Analysis: data variability

To warm up, let's count number of unique patterns of a certain length $L$ found in data:

Number of unique combinations of the 4 letters grows as $4^L$ until $L$~10 where it slows

Analysis: pattern frequency test

Examining output files from the previous step with something like this:

sed -e 's|,| |g' *.csv | awk 'BEGIN{m=0;p=""} $1!~/ID/{if(m<$3){m=$3;p=$2}} END{print p}'

allows us to identify the most frequent relatively short patterns as follows:

length	sequence	frequency
20	`---------AAGACTCGGCAGCATCTCCA---`	47K
21	`--------GAAGACTCGGCAGCATCTCCA---`	24K
26	`TCAGACACGAAGACTCGGCAGCATCT------`	12K
30	`TCAGACACGAAGACTCGGCAGCATCTCCAT--`	3.8K
32	`CTTCCATTGACCACATCTCCTCTGACTTCAAA`	2.2K

I.e. ~2.6% of the reads have the CTTCCATTGACCACATCTCCTCTGACTTCAAA pattern

Analysis: grouping similar records

Grouping reads with up to 9 mismatches/gaps apart (edit distance) gives 1662 clusters

Cluster density diminishes slowly from center to periphery:

Excess in bin #10 suggests that clustering with such cutoff merges some fine-scale structure

Using 8 for the cutoff removes the excess and results in 1992 clusters

What was I really expected to demonstrate?

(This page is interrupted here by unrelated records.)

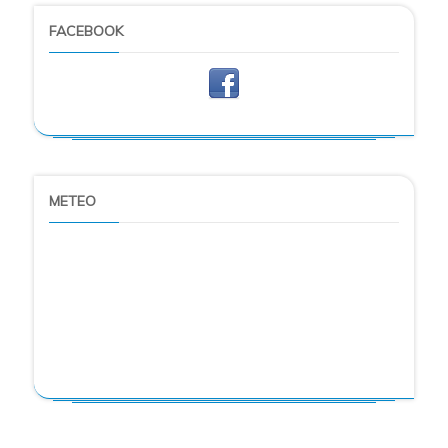
FACEBOOK
METEO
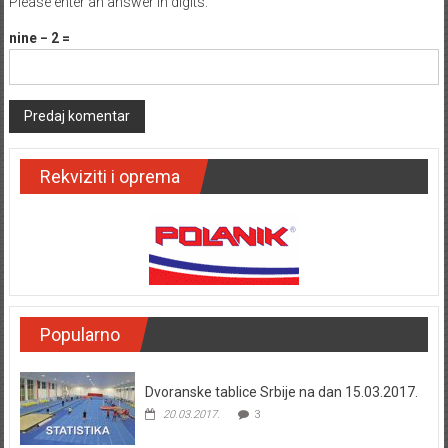
Please enter an answer in digits:
nine − 2 =
Rekviziti i oprema
Popularno
Dvoranske tablice Srbije na dan 15.03.2017.
20.03.2017.
3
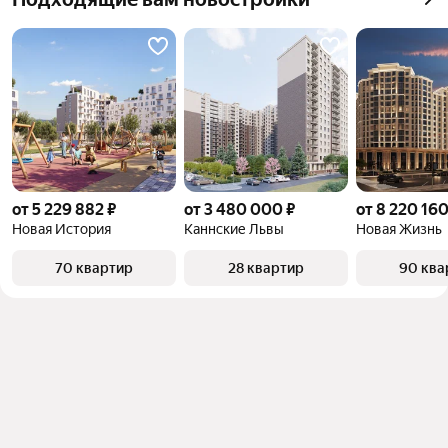
от 5 229 882 ₽
от 3 480 000 ₽
от 8 220 160
Новая История
Каннские Львы
Новая Жизнь
70 квартир
28 квартир
90 ква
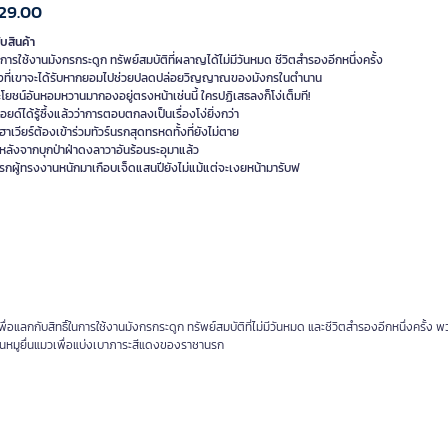
29.00
ับสินค้า
ในการใช้งานมังกรกระดูก ทรัพย์สมบัติที่ผลาญได้ไม่มีวันหมด ชีวิตสำรองอีกหนึ่งครั้ง
อสิ่งที่เขาจะได้รับหากยอมไปช่วยปลดปล่อยวิญญาณของมังกรในตำนาน
ยชน์อันหอมหวานมากองอยู่ตรงหน้าเช่นนี้ ใครปฏิเสธลงก็โง่เต็มที!
าลอยด์ได้รู้ซึ้งแล้วว่าการตอบตกลงเป็นเรื่องโง่ยิ่งกว่า
ฮาเวียร์ต้องเข้าร่วมทัวร์นรกสุดทรหดทั้งที่ยังไม่ตาย
ยหลังจากบุกป่าฝ่าดงลาวาอันร้อนระอุมาแล้ว
รกผู้ทรงงานหนักมาเกือบเจ็ดแสนปียังไม่แม้แต่จะเงยหน้ามารับฟ
ลกกับสิทธิ์ในการใช้งานมังกรกระดูก ทรัพย์สมบัติที่ไม่มีวันหมด และชีวิตสำรองอีกหนึ่งครั้ง 
่นหมูยื่นแมวเพื่อแบ่งเบาภาระสีแดงของราชานรก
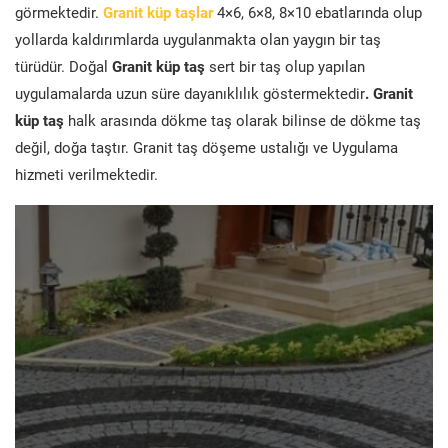
görmektedir.
Granit küp taşlar
4×6, 6×8, 8×10 ebatlarında olup
yollarda kaldırımlarda uygulanmakta olan yaygın bir taş
türüdür. Doğal
Granit küp taş
sert bir taş olup yapılan
uygulamalarda uzun süre dayanıklılık göstermektedir
. Granit
küp taş
halk arasında dökme taş olarak bilinse de dökme taş
değil, doğa taştır. Granit taş döşeme ustalığı ve Uygulama
hizmeti verilmektedir.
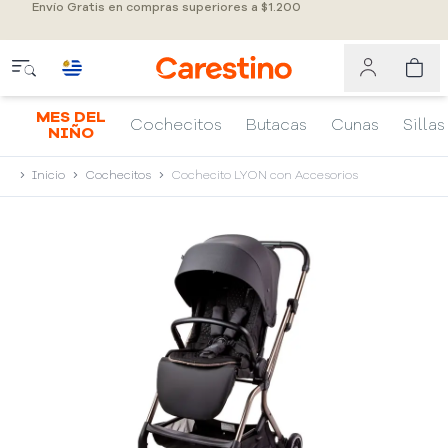
Envío Gratis en compras superiores a $1.200
MES DEL
Cochecitos
Butacas
Cunas
Sillas
NIÑO
Inicio
Cochecitos
Cochecito LYON con Accesorios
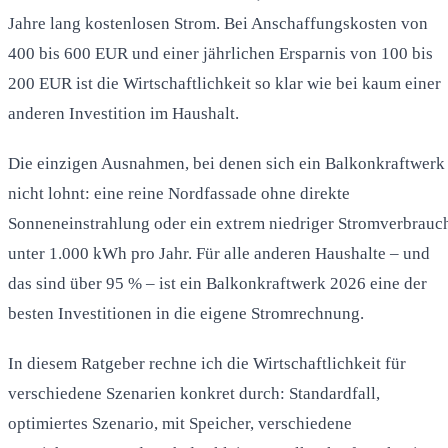
Jahre lang kostenlosen Strom. Bei Anschaffungskosten von
400 bis 600 EUR und einer jährlichen Ersparnis von 100 bis
200 EUR ist die Wirtschaftlichkeit so klar wie bei kaum einer
anderen Investition im Haushalt.
Die einzigen Ausnahmen, bei denen sich ein Balkonkraftwerk
nicht lohnt: eine reine Nordfassade ohne direkte
Sonneneinstrahlung oder ein extrem niedriger Stromverbrauc
unter 1.000 kWh pro Jahr. Für alle anderen Haushalte – und
das sind über 95 % – ist ein Balkonkraftwerk 2026 eine der
besten Investitionen in die eigene Stromrechnung.
In diesem Ratgeber rechne ich die Wirtschaftlichkeit für
verschiedene Szenarien konkret durch: Standardfall,
optimiertes Szenario, mit Speicher, verschiedene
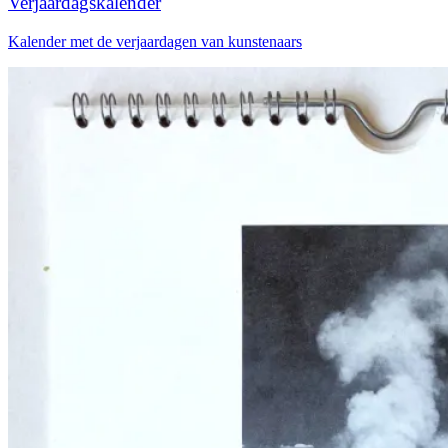
Verjaardagskalender
Kalender met de verjaardagen van kunstenaars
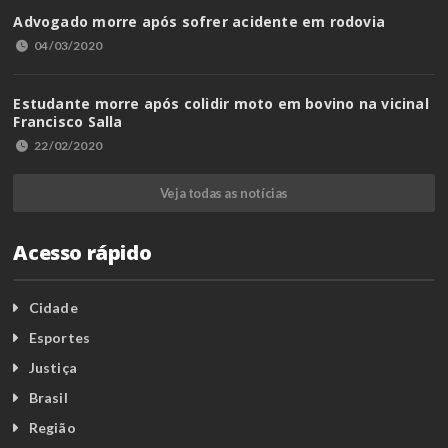
Advogado morre após sofrer acidente em rodovia
04/03/2020
Estudante morre após colidir moto em bovino na vicinal
Francisco Salla
22/02/2020
Veja todas as notícias
Acesso rápido
Cidade
Esportes
Justiça
Brasil
Região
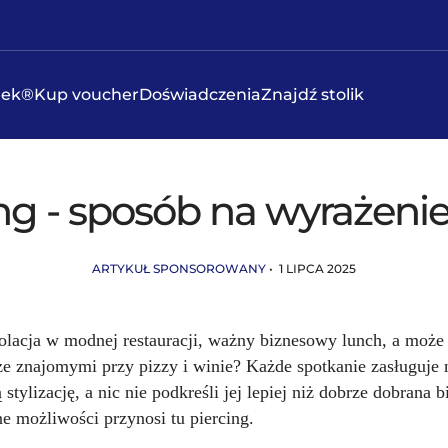
eek®
Kup voucher
Doświadczenia
Znajdź stolik
ng - sposób na wyrażenie
ARTYKUŁ SPONSOROWANY
• 1 LIPCA 2025
olacja w modnej restauracji, ważny biznesowy lunch, a może
ze znajomymi przy pizzy i winie? Każde spotkanie zasługuje 
stylizację, a nic nie podkreśli jej lepiej niż dobrze dobrana bi
e możliwości przynosi tu piercing.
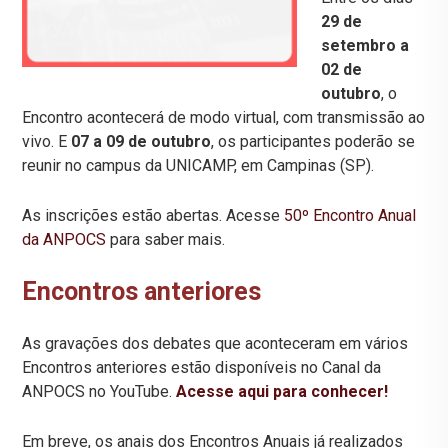
29 de
setembro a
02 de
outubro
, o
Encontro acontecerá de modo virtual, com transmissão ao
vivo. E
07 a 09 de outubro
, os participantes poderão se
reunir no campus da UNICAMP, em Campinas (SP).
As inscrições estão abertas. Acesse
50º Encontro Anual
da ANPOCS
para saber mais.
Encontros anteriores
As gravações dos debates que aconteceram em vários
Encontros anteriores estão disponíveis no Canal da
ANPOCS no YouTube.
Acesse aqui para conhecer!
Em breve, os anais dos Encontros Anuais já realizados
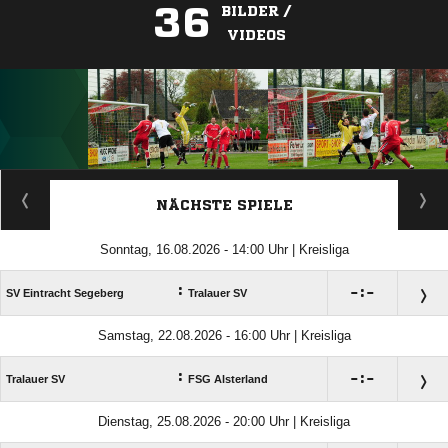
36
BILDER /
VIDEOS
ANZEIGE
NÄCHSTE SPIELE
Sonntag, 16.08.2026 - 14:00 Uhr | Kreisliga
:

:

SV Eintracht Segeberg
Tralauer SV
Samstag, 22.08.2026 - 16:00 Uhr | Kreisliga
:

:

Tralauer SV
FSG Alsterland
Dienstag, 25.08.2026 - 20:00 Uhr | Kreisliga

I failed the test because I did not identify there were several samples mixed in a single file

Wet labs sequence multiple samples in one run tagging each sample with a "barcode"

De-multiplexing such data can be achieved by clustering the reads with similar beginnings

Grouping sequences with 10 consecutive matches within first 15 symbols (barcodes2.cc) yields:

cluster	barcode	frequency
1	`.{0,2}TCGCGTGTC`	19.3K
2	`.{0,2}TATCGCGAG`	20.7K
3	`.{0,2}GTGTCTCTA`	21.4K
4	`.{0,2}TCAGACACG`	21.9K

(.{0,2} pattern allows any 0, 1, or 2 symbols; usually it is 'C' for #1,3 and 'A' for #2,4)

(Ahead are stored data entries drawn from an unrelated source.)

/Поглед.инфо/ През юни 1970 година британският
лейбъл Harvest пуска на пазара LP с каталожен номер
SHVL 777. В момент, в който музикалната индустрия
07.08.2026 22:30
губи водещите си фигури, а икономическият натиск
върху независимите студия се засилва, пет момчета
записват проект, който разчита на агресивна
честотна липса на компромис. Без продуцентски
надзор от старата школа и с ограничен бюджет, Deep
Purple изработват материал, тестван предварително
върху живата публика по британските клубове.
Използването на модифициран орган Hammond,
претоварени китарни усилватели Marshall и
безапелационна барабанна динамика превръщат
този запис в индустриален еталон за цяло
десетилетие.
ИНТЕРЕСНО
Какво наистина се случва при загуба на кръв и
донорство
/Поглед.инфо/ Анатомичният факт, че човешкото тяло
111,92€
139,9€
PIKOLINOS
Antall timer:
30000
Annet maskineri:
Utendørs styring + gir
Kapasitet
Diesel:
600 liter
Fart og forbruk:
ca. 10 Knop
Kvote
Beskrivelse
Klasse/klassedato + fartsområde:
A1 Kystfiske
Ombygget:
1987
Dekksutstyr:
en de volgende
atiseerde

Only about 0.5K reads are left out of these 4 major clusters

What these data tell us?

Aligning the reads to human genome reveals a targeted sequencing of these genes:

chromosome	gene	id	description
chr17	BRCA1	NM_027676	Breast cancer 1, early onset
chr13	BRCA2	NM_000059	Breast cancer 2, early onset

A simple workflow finds 25 (48) high quality variants wrt. hg19 (hg38) reference genome

Some of these can be found in dbSNP database: rs3752451, rs1801406, rs206075, rs206076, rs206080, rs169547, rs9534262, rs3092994, rs1799966, rs1060915, rs1799949

The four barcodes identify four different individuals (check homo/heterozygosity of the variants)

Summary

I am happy I had a chance to play with some decent size datasets and prove that I know how important efficiency is. I also learned how to analyze these data.

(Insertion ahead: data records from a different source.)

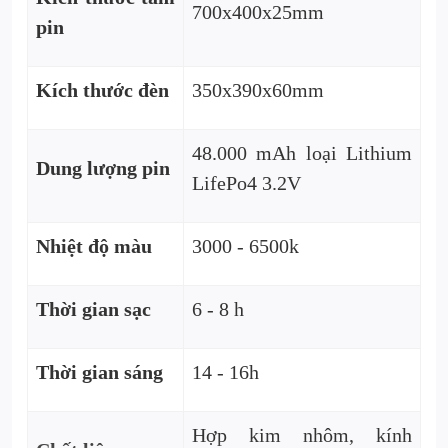
700x400x25mm
pin
Kích thước đèn
350x390x60mm
48.000 mAh loại Lithium
Dung lượng pin
LifePo4 3.2V
Nhiệt độ màu
3000 - 6500k
Thời gian sạc
6 - 8 h
Thời gian sáng
14 - 16h
Hợp kim nhôm, kính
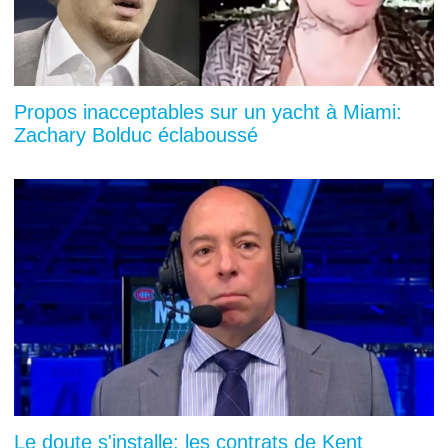
Propos inacceptables sur un yacht à Miami:
Zachary Bolduc éclaboussé
Le doute s'installe: les contrats de Kent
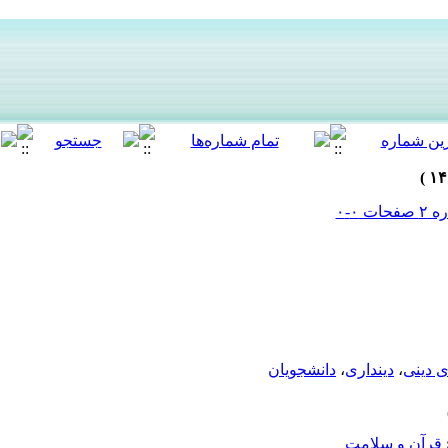
ی دینی
،
دینداری
،
دانشجویان
قرآن و سلامت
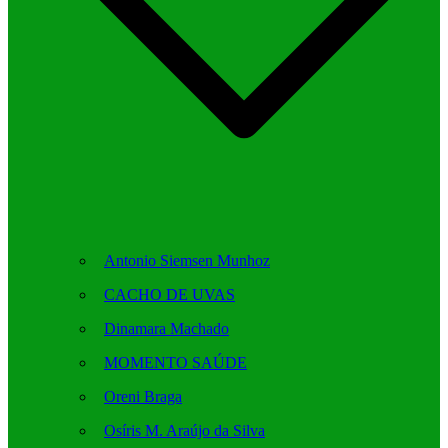
Antonio Siemsen Munhoz
CACHO DE UVAS
Dinamara Machado
MOMENTO SAÚDE
Oreni Braga
Osíris M. Araújo da Silva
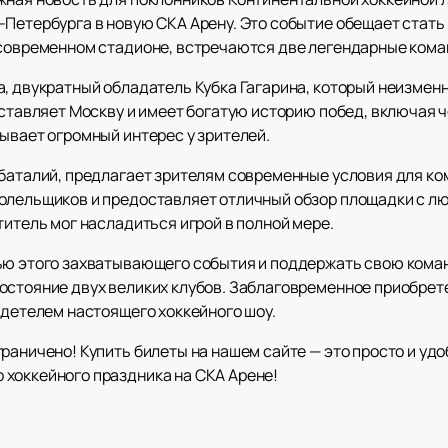
-Петербурга в новую СКА Арену. Это событие обещает стат
 современном стадионе, встречаются две легендарные кома
, двукратный обладатель Кубка Гагарина, который неизменн
едставляет Москву и имеет богатую историю побед, включая
ывает огромный интерес у зрителей.
 баталий, предлагает зрителям современные условия для ко
олельщиков и предоставляет отличный обзор площадки с лю
титель мог насладиться игрой в полной мере.
ью этого захватывающего события и поддержать свою коман
остояние двух великих клубов. Заблаговременное приобрет
идетелем настоящего хоккейного шоу.
раничено! Купить билеты на нашем сайте — это просто и уд
хоккейного праздника на СКА Арене!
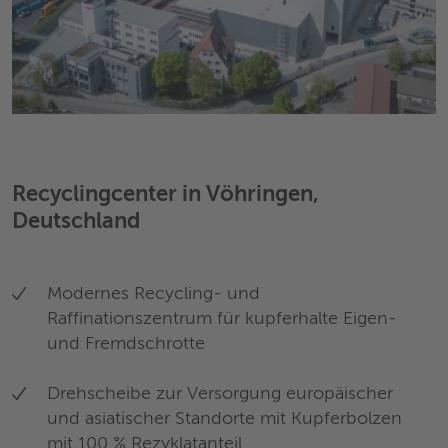
Recyclingcenter in Vöhringen,
Deutschland
Modernes Recycling- und
Raffinationszentrum für kupferhalte Eigen-
und Fremdschrotte
Drehscheibe zur Versorgung europäischer
und asiatischer Standorte mit Kupferbolzen
mit 100 % Rezyklatanteil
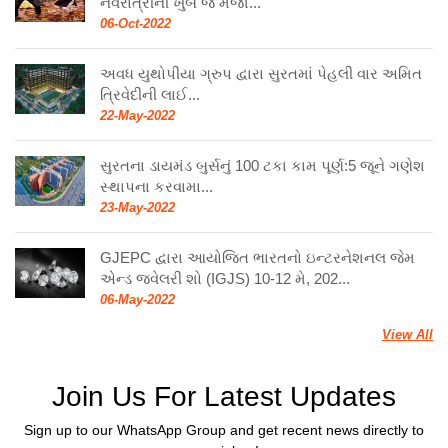
નવરાત્રીની ખુબ જ મજા...
06-Oct-2022
અવધ યુથોપીયા ગ્રુપ દ્વારા સુરતમાં પેહલી વાર અમિત
ત્રિવેદીની લાઈ...
22-May-2022
સુરતના ડાયમંડ બુર્સનું 100 ટકા કામ પૂર્ણ:5 જૂને ગણેશ
સ્થાપના કરવામા...
23-May-2022
GJEPC દ્વારા આયોજિત ભારતનો ઇન્ટરનેશનલ જેમ
એન્ડ જ્વેલરી શો (IGJS) 10-12 મે, 202...
06-May-2022
View All
Join Us For Latest Updates
Sign up to our WhatsApp Group and get recent news directly to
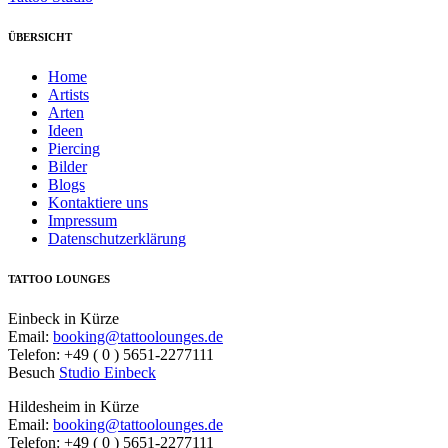
ÜBERSICHT
Home
Artists
Arten
Ideen
Piercing
Bilder
Blogs
Kontaktiere uns
Impressum
Datenschutzerklärung
TATTOO LOUNGES
Einbeck in Kürze
Email:
booking@tattoolounges.de
Telefon: +49 ( 0 ) 5651-2277111
Besuch
Studio Einbeck
Hildesheim in Kürze
Email:
booking@tattoolounges.de
Telefon: +49 ( 0 ) 5651-2277111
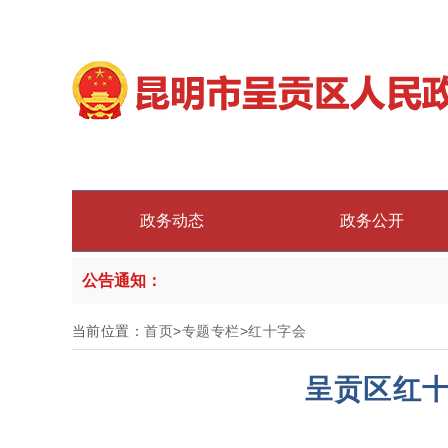
政务动态
政务公开
公告通知：
当前位置：
首页
>
专题专栏
>
红十字会
呈贡区红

Nonetheless, some points in the evaluation are still a mystery for me: "The data is generated with certain enrichment technology and certain sequencers." If only I knew what are the implications of using different sequencers and why would that be important.

I did my best to jump on NGS data analysis, but I learned that little things that I am not aware of can make a big difference. Although, I see learning such things is only a question of time for me.